Selection Sort

Umm… Selection Sort?

Yes, this continues the look at Brute-Force Sorting, begun with the The Bubble Sort. With the selection sort you repeatedly select the smallest item in the unsorted section of the data and place it at the end of the sorted data until you have sorted all the items. How To Think About Algorithms classifies it as a More of the Output algorithm, one of the types of Iterative Algorithms, while Introduction to the Design & Analysis of Algorithms (Levitin) classifies it as a Brute Force algorithm.

Imports

# python
from functools import partial
from random import shuffle

# pypi
from numba import njit
from expects import contain_exactly, equal, expect
from joblib import Parallel, delayed
from numpy.random import default_rng

import altair
import numpy
import pandas

# this project
from bowling.sort.bubble.bubble import bubble
from bowling.sort.selection import selection_counter
from bowling.sort.selection.selection import selection_swaps

# my stuff
from graeae.visualization.altair_helpers import output_path, save_chart
from graeae import Timer

Set Up

random = default_rng(2021)
TIMER = Timer()

SLUG = "selection-sort"
OUTPUT_PATH = output_path(SLUG)
save_it = partial(save_chart, output_path=OUTPUT_PATH)

Parts of the Algorithm

Item Answer
Specification This is a Sorting Problem.
Basic Steps We're going to repeatedly select the smallest item in the unselected.
Measure Progress We'll know we're progressing by the number of elements we've selected (k).
Loop Invariant None of the selected elements is larger than any element in the unselected and the selected items are in sorted order.
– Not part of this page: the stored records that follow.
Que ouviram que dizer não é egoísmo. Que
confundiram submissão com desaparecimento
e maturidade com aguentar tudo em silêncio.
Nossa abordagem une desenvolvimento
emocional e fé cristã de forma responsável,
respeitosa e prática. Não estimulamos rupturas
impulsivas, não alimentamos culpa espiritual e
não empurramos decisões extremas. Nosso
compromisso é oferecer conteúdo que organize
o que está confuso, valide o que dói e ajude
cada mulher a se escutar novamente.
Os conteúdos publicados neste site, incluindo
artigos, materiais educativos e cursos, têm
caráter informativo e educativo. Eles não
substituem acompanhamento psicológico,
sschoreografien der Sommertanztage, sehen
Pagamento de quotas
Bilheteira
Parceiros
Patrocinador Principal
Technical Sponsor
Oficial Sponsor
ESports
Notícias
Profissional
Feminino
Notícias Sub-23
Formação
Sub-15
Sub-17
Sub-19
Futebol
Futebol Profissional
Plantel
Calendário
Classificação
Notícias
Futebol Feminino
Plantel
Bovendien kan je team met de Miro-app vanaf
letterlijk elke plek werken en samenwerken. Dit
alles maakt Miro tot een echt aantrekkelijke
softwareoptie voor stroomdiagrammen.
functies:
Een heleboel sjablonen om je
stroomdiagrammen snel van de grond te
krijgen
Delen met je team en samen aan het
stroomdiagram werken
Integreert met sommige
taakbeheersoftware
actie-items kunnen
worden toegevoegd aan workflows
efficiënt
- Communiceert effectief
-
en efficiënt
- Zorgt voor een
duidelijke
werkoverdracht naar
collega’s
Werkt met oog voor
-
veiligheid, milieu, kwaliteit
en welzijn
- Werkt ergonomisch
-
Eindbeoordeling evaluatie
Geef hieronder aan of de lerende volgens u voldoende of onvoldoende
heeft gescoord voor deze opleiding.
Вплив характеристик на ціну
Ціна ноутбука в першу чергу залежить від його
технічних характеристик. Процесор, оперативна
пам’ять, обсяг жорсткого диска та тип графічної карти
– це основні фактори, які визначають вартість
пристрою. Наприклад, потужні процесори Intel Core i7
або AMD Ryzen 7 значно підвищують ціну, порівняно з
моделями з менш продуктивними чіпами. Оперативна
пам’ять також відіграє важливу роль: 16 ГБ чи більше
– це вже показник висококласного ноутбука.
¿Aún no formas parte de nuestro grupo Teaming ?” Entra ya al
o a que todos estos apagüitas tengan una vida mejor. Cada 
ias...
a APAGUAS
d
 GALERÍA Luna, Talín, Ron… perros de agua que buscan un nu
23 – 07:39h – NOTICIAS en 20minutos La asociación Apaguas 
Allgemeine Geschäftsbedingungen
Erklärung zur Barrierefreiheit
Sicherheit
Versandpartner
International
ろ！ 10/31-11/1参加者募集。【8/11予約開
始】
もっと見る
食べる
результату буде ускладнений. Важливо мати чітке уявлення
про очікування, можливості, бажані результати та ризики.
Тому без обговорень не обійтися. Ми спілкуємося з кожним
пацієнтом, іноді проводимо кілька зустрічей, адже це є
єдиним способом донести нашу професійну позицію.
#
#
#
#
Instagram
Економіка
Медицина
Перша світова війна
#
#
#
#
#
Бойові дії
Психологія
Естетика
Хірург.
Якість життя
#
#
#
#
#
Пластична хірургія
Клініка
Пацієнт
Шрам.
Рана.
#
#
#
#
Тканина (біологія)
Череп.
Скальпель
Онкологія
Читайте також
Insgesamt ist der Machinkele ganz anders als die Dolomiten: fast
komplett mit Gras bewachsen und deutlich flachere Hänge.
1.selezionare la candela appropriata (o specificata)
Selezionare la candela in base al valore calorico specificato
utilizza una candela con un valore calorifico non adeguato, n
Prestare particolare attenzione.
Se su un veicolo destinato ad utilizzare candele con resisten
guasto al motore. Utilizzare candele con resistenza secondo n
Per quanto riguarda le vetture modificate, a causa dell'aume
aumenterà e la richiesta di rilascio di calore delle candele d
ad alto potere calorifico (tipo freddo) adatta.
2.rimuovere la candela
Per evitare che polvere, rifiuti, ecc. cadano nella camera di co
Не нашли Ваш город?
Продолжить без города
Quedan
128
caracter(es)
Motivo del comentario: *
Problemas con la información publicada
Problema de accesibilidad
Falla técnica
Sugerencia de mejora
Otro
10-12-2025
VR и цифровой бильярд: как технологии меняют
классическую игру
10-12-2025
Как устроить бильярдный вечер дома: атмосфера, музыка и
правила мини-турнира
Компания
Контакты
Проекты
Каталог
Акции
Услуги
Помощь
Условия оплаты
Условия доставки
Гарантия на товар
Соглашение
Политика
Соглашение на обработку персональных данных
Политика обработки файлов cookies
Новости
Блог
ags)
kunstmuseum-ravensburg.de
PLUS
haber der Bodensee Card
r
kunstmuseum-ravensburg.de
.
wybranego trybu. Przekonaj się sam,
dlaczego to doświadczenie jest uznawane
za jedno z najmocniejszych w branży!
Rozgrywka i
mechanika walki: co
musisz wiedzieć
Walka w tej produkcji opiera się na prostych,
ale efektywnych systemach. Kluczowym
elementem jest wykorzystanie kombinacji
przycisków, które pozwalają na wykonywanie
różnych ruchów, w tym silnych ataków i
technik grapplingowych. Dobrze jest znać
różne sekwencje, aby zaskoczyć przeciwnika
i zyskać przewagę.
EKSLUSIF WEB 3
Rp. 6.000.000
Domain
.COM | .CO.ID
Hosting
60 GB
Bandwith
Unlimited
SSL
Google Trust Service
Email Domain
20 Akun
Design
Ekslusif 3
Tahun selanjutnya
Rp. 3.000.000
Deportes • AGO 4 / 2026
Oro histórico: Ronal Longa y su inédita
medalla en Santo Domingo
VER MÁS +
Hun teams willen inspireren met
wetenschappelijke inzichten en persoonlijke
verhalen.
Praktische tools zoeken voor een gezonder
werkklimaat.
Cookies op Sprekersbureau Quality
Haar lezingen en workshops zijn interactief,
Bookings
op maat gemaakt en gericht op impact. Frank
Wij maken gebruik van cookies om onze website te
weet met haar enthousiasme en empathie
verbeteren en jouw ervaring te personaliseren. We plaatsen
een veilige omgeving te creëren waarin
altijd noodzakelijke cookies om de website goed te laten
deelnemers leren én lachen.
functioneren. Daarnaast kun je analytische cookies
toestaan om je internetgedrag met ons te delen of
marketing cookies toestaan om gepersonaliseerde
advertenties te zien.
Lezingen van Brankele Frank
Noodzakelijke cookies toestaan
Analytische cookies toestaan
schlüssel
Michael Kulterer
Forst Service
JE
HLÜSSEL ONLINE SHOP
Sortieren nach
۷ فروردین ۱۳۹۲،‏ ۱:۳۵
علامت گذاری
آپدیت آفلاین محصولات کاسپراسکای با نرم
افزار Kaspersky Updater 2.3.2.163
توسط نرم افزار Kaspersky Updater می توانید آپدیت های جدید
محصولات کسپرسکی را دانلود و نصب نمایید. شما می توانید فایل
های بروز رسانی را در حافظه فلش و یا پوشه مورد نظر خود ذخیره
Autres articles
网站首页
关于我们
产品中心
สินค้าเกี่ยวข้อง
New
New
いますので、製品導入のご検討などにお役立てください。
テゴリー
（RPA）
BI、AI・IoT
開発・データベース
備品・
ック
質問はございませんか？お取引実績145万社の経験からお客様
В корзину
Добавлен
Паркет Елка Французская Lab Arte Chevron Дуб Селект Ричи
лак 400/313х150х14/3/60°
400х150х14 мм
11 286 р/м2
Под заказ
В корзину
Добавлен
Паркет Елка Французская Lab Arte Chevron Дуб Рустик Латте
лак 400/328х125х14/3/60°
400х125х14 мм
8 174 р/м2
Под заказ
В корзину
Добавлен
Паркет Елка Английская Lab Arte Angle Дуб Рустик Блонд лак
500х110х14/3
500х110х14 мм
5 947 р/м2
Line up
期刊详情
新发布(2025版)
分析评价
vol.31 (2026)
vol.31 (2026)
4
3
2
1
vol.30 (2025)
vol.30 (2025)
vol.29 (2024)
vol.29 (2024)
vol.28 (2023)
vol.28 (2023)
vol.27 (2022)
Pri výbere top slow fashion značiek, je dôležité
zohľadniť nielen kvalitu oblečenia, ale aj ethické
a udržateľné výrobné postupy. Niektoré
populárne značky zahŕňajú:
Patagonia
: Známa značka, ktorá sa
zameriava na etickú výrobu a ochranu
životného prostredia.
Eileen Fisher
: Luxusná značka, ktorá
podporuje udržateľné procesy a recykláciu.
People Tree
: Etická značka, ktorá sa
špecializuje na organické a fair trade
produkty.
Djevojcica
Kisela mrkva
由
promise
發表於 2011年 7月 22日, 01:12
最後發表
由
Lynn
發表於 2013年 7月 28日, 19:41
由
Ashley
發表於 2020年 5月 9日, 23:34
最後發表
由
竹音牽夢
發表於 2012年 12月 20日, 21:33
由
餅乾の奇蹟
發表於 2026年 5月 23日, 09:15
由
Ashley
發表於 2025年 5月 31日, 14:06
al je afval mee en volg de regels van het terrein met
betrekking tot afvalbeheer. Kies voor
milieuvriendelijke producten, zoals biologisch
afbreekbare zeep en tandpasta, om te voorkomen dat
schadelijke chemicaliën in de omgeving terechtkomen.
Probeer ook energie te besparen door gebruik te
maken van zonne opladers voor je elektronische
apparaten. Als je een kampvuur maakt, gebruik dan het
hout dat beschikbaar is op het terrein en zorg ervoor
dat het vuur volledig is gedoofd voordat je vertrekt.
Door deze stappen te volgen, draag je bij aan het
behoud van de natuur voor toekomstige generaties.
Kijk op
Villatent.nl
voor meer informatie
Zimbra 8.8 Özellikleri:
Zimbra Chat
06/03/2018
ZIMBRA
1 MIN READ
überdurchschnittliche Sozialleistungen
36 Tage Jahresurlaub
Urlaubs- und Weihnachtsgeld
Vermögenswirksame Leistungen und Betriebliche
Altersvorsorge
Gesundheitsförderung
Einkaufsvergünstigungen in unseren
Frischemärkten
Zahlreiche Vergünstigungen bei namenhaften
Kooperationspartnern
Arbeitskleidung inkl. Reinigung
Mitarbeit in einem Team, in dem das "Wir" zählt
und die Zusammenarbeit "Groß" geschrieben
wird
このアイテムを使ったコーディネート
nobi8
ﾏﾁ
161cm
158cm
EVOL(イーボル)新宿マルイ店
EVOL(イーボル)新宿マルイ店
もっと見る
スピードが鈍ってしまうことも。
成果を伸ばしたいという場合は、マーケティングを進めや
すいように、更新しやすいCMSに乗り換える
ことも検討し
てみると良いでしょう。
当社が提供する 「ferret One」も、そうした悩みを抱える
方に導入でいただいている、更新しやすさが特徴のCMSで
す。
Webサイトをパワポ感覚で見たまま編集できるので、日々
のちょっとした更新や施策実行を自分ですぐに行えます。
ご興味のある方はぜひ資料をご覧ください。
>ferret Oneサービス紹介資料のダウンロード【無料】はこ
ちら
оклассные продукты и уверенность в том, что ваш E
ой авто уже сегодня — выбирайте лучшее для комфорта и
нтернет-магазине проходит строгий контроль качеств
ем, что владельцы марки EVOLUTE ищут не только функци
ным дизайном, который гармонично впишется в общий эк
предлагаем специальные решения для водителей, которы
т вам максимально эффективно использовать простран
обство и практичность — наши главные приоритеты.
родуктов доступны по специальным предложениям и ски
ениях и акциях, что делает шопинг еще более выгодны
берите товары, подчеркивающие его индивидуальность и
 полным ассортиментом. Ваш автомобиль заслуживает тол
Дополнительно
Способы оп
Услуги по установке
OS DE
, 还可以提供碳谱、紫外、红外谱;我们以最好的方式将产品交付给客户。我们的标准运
The unselected items contain the largest elements in the list.
What are the Main Steps? 1. Find the smallest unsorted element
  2. Put the selected element at the end of the previously selected element(s)
Making Progress The number of selected items (k) always goes up after each loop.
Loop Invariant Maintenance - The previous Loop Invariant tells us that all the unselected items were at least as large or larger than the largest of the selected items.
  - We chose the largest item of the unselected so it's as big or bigger than the biggest selected item.
  - Putting the selected item at the end of the previously selected items maintains the Loop Invariant.
Establish the Loop Invariant At the start, no items have been selected so the Loop Invariant is vacuously true.
Exit-Condition We stop when all the items have been selected.
Ending - Exit-Condition: All items have been selected
  - Loop Invariant: All selected are sorted.
  - So our output has all the original items and they are now sorted, satisfying the Postconditions.

Running Time

\begin{align} C(n) &= \sum_{i=0}^{n-2} \sum_{j=i+1}^{n-1} 1\\ &= \frac{n(n-1)}{2} \in \Theta{n^2} \end{align}

The Pseudocode

\begin{algorithm}
\caption{SelectionSort}
\begin{algorithmic}
\INPUT An array of orderable items
\OUTPUT The array sorted in ascending order
\PROCEDURE{SelectionSort}{$A$}
  \FOR{$i \gets 0$ to $n - 2$}
    \STATE $min \gets i$
    \FOR{$j \gets i + 1$ to $n - 1$}
      \IF{$A[j] < A[min]$}
       \STATE $min \gets j$
      \ENDIF
    \ENDFOR
    \STATE Swap $A[i]$ and $A[min]$
  \ENDFOR
\ENDPROCEDURE
\end{algorithmic}
\end{algorithm}

The outer loop (where i is set) tracks the number of items selected so far (which is the same thing as the size of the sorted section at the beginning of the list). The inner loop goes over the remaining, previously unselected, items in the list and looks for the index of the smallest item, it then puts that smallest item at the beginning of the unselected items and moves what was at the beginning to where the smallest item was. Once the swap is done, the sub-list on the left-side of the list is now bigger by one so the outer loop increments and then we search for the next smallest item, and so on until all the items have been selected (except for the last item) and the list is sorted.

The Implementations

Selection Sort

This will be a straight translation of the pseudocode (or straight-ish).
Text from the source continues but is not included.